- Marianivka Location of Marianivka Marianivka Marianivka (Ukraine)
- Coordinates: 49°01′04″N 31°28′15″E﻿ / ﻿49.01778°N 31.47083°E
- Country: Ukraine
- Oblast: Cherkasy Oblast
- Raion: Zvenyhorodka Raion
- Hromada: Shpola urban hromada
- Elevation: 146 m (479 ft)

Population (2024)
- • Total: 948
- Postal code: 20633
- Climate: Cfa

= Marianivka, Shpola urban hromada, Zvenyhorodka Raion, Cherkasy Oblast =

Village in Cherkasy Oblast, Ukraine

Marianivka (Мар'я́нівка) is a village in Zvenyhorodka Raion, Cherkasy Oblast (province) of Ukraine. It belongs to Shpola urban hromada, one of the hromadas of Ukraine. The geographical center of Ukraine is located on the northern outskirts of the village.

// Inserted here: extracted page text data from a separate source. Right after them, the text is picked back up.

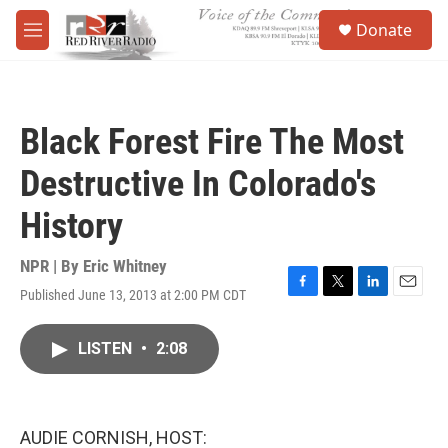
Skip to main content
S
Donate
e
M
a
e
r
n
c
u
h
Black Forest Fire The Most
u
e
Destructive In Colorado's
r
y
History
NPR | By
Eric Whitney
Published June 13, 2013 at 2:00 PM CDT
F
T
L
E
a
w
i
m
c
i
n
a
LISTEN
•
2:08
e
t
k
i
b
t
e
l
o
e
d
o
r
I
k
n
AUDIE CORNISH, HOST:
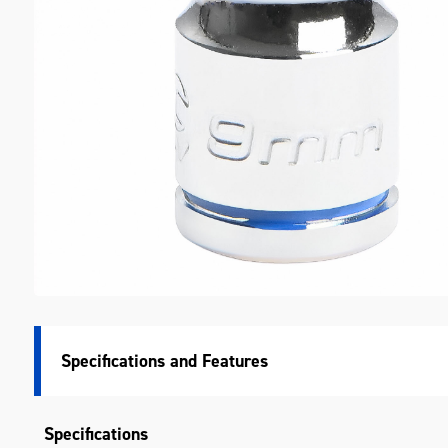
M
Specifications
Specifications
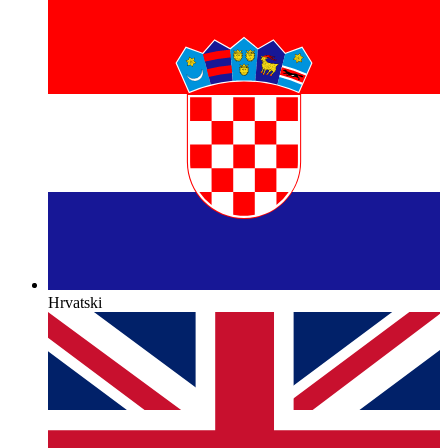
Hrvatski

The distance to Zvenyhorodka is about 41 km and is on Highway H16.

==Geography==
The river Marianivka flows through the village. Since 2005, the geographical centre of Ukraine is located in the northeastern outskirts of Marianivka.

==History==
In 1885, 2,400 people lived in Marianivka, then located in Shpola Volost, Zvenigorod Uyezd, Kiev Governorate, there were 404 farmsteads, there was an Orthodox church, 3 inns, a shop and 13 windmills. According to the 1897 census, the population grew to 1,508 (749 males and 759 females), of whom 1,508 were Orthodox.

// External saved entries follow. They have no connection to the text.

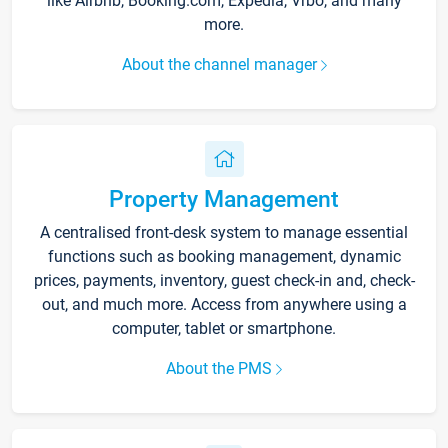
like Airbnb, Booking.com, Expedia, Vrbo, and many
more.
About the channel manager
Property Management
A centralised front-desk system to manage essential
functions such as booking management, dynamic
prices, payments, inventory, guest check-in and, check-
out, and much more. Access from anywhere using a
computer, tablet or smartphone.
About the PMS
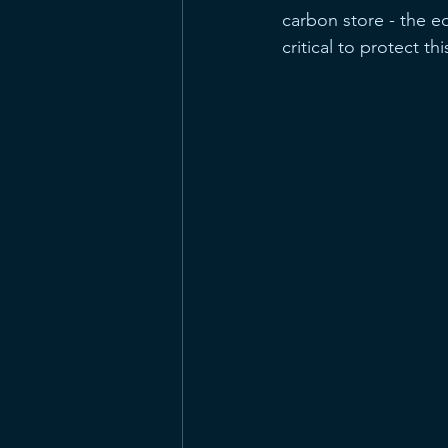
carbon store - the eq
critical to protect th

Marianivka was previously located in the Shpola Raion. The raion was abolished on 18 July 2020 as part of the administrative reform of Ukraine, which reduced the number of raions of Cherkasy Oblast to four. The area of Shpola Raion was merged into Zvenyhorodka Raion.

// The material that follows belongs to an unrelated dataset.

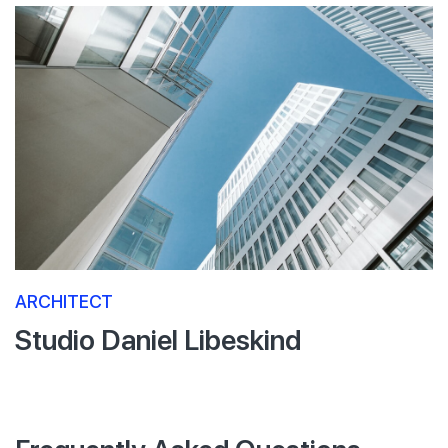
ARCHITECT
Studio Daniel Libeskind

On 23 August 2021, on the Day of the National Flag, the Ukrainian flag was raised in the village. The ceremony was attended by President Volodymyr Zelenskyy. On the occasion of the Day of the National Flag in Marianivka and the 30th anniversary of Independence of Ukraine, the art complex "Geographical Center - the Heart of Ukraine" was created.